Longitudinal investigation of natural killer cells and cytokines in chronic fatigue syndrome/myalgic encephalomyelitis.
Brenu, Ekua W, van Driel, Mieke L, Staines, Donald R et al. · Journal of translational medicine · 2012 · DOI
Quick Summary
This study tracked immune system changes in 65 people with ME/CFS over one year, comparing them to 21 healthy controls. Researchers found that people with ME/CFS had consistently lower natural killer (NK) cell activity—immune cells that help fight infections—throughout the year. They also found changes in inflammatory molecules called cytokines that fluctuated at different time points.
Why It Matters
This research identifies persistent immune dysfunction in ME/CFS and suggests NK cell activity could be a reliable biological marker for diagnosis—important because ME/CFS currently lacks a specific diagnostic test. Understanding which immune abnormalities remain stable over time helps researchers distinguish core disease mechanisms from secondary changes and could guide development of targeted treatments.
Observed Findings
NK cell cytotoxic activity was significantly decreased in CFS/ME patients compared to controls at all three timepoints (baseline, 6 months, 12 months).

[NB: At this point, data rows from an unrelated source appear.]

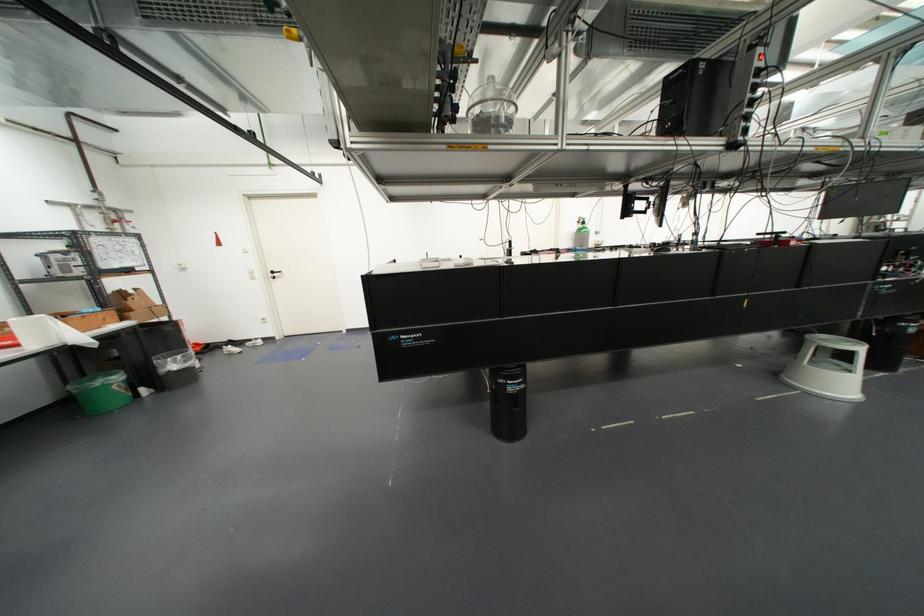 Where would you turn the door handle? Please return your answer as a coordinate pair (x, y).

(274, 274) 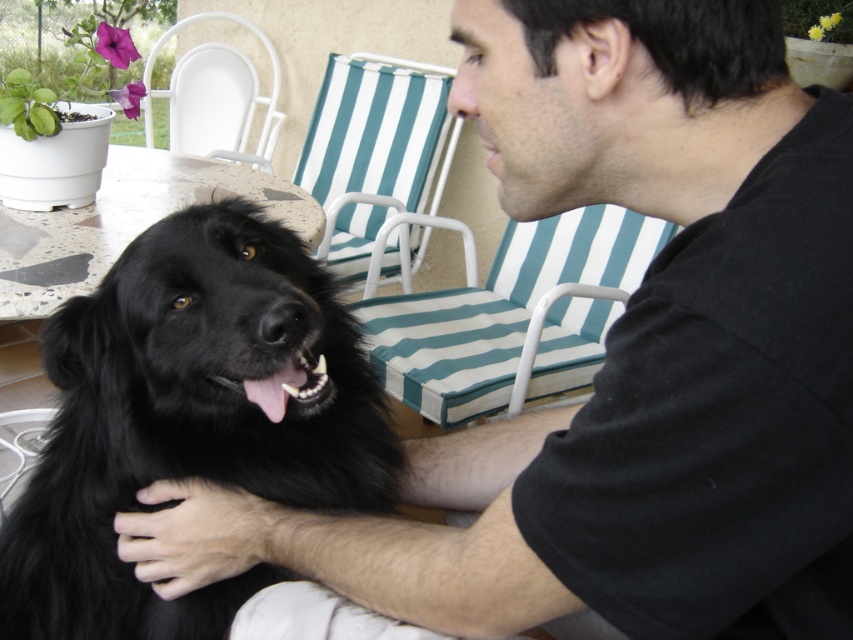 Can you confirm if black fluffy dog at center is positioned above white plastic chair at upper left?

Actually, black fluffy dog at center is below white plastic chair at upper left.

Who is taller, black fluffy dog at center or white plastic chair at upper left?

white plastic chair at upper left is taller.

Which is in front, point (318, 458) or point (235, 99)?

Point (318, 458) is more forward.

This screenshot has width=853, height=640. I want to click on black fluffy dog at center, so click(x=189, y=419).

Is teal striped cushion at center smaller than white plastic chair at upper left?

No.

Can you confirm if teal striped cushion at center is wider than white plastic chair at upper left?

Indeed, teal striped cushion at center has a greater width compared to white plastic chair at upper left.

Where is `teal striped cushion at center`? teal striped cushion at center is located at coordinates (514, 316).

Between teal striped cushion at center and teal striped fabric beach chair at upper center, which one is positioned lower?

teal striped cushion at center is below.

Does teal striped cushion at center lie behind teal striped fabric beach chair at upper center?

No, teal striped cushion at center is closer to the viewer.

Locate an element on the screen. The height and width of the screenshot is (640, 853). teal striped cushion at center is located at coordinates (514, 316). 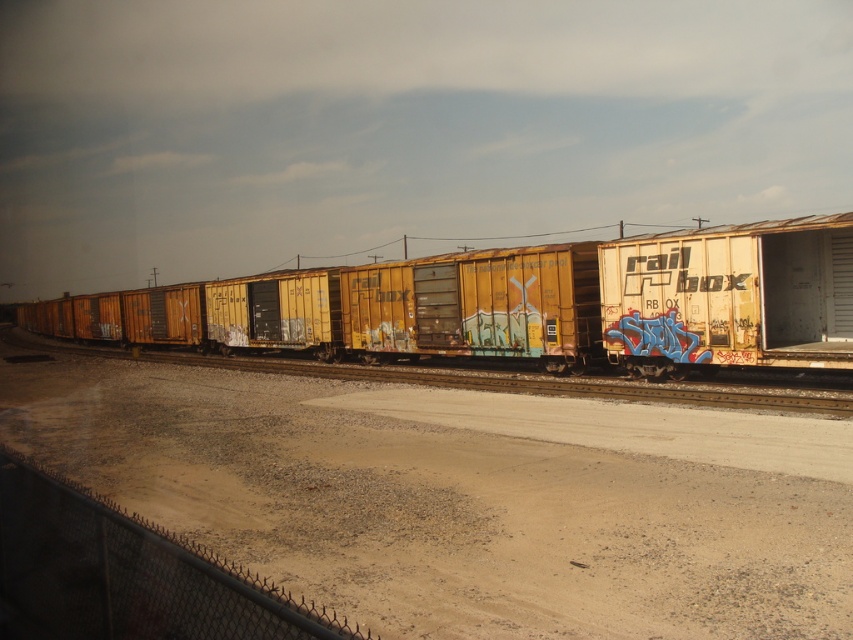 Question: Which object is farther from the camera taking this photo?

Choices:
 (A) yellow weathered boxcar at center
 (B) yellow matte train car at center
 (C) brown gravel dirt track at center

Answer: (A)

Question: Observing the image, what is the correct spatial positioning of brown gravel dirt track at center in reference to yellow matte train car at center?

Choices:
 (A) below
 (B) above

Answer: (A)

Question: Does brown gravel dirt track at center appear on the right side of yellow matte train car at center?

Choices:
 (A) no
 (B) yes

Answer: (B)

Question: Is brown gravel dirt track at center smaller than yellow weathered boxcar at center?

Choices:
 (A) no
 (B) yes

Answer: (B)

Question: Which point is farther from the camera taking this photo?

Choices:
 (A) (360, 488)
 (B) (775, 401)
 (C) (408, 342)

Answer: (C)

Question: Which point is farther from the camera taking this photo?

Choices:
 (A) (772, 419)
 (B) (798, 339)
 (C) (328, 376)

Answer: (C) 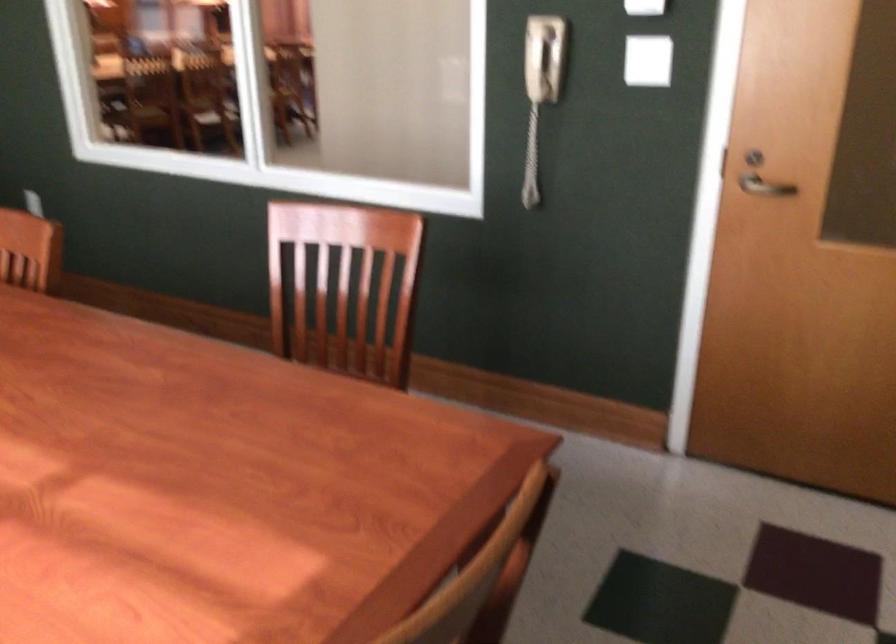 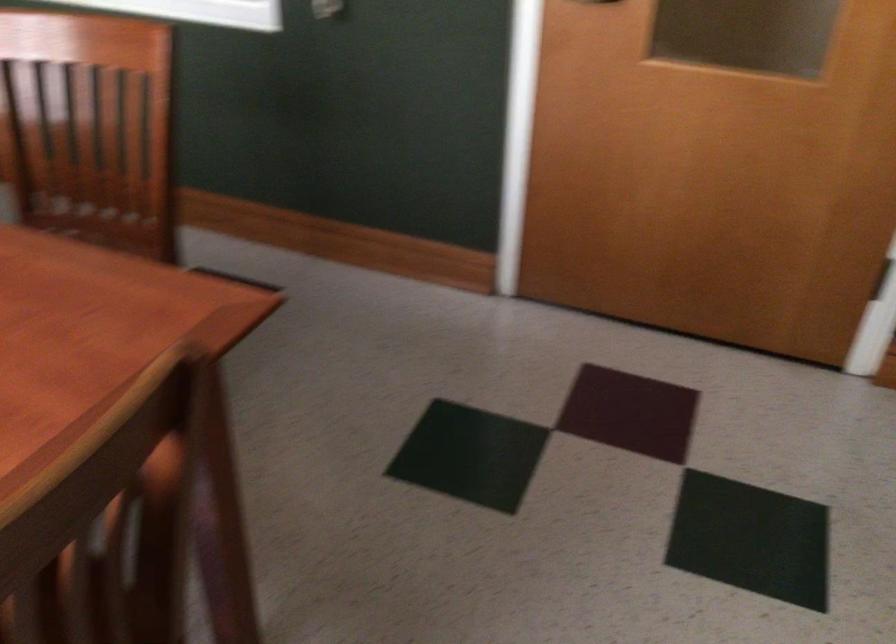 Which direction would the cameraman need to move to produce the second image?

The cameraman moved toward right, forward. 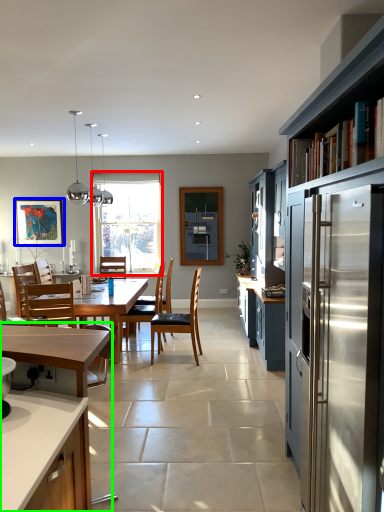 Question: Which object is the closest to the window (highlighted by a red box)? Choose among these: picture frame (highlighted by a blue box) or cabinetry (highlighted by a green box).

Choices:
 (A) picture frame
 (B) cabinetry

Answer: (A) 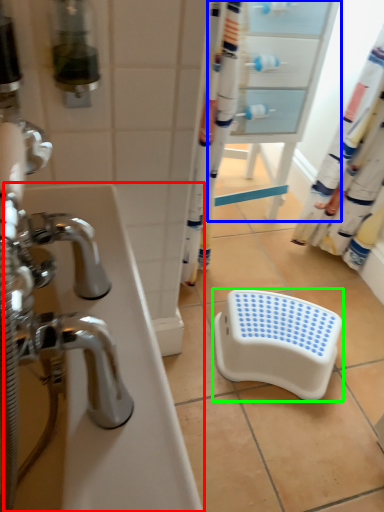 Question: Which object is positioned closest to bath (highlighted by a red box)? Select from screen door (highlighted by a blue box) and step stool (highlighted by a green box).

Choices:
 (A) screen door
 (B) step stool

Answer: (B)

CD56brightCD16− NK cell numbers were significantly lower in CFS/ME patients at baseline and 6 months, but partially recovered by 12 months.
Cytokine secretion patterns differed: IL-10, IFN-γ, and TNF-α were elevated at baseline in CFS/ME patients; IL-10 and IL-17A decreased by 6 months; IL-2 was increased at 12 months.
Overall NK cytotoxic activity significantly declined from baseline to 12 months within the CFS/ME group.
CD56brightCD16− NK cells were lowest at 6 months compared to baseline and 12 months.
Inferred Conclusions
Decreased NK cell cytotoxicity is a persistent and consistent feature of CFS/ME that may serve as a suitable biomarker for diagnosis.
CFS/ME patients show evidence of immune dysfunction that could increase susceptibility to viral and other infections.
Immune abnormalities in CFS/ME are not static but show temporal variation over the 12-month period.
Remaining Questions
What drives the temporal fluctuations in cytokine levels and NK cell subsets, and what clinical factors correlate with these changes?
Does NK cell cytotoxicity correlate with symptom severity, disease duration, or patient outcomes?
What This Study Does Not Prove
This study does not establish that reduced NK cell activity causes ME/CFS or determine whether immune changes lead to symptom severity. The study also cannot explain why cytokine levels fluctuated differently at different timepoints, and correlations observed do not prove causation of infections or other complications in ME/CFS patients.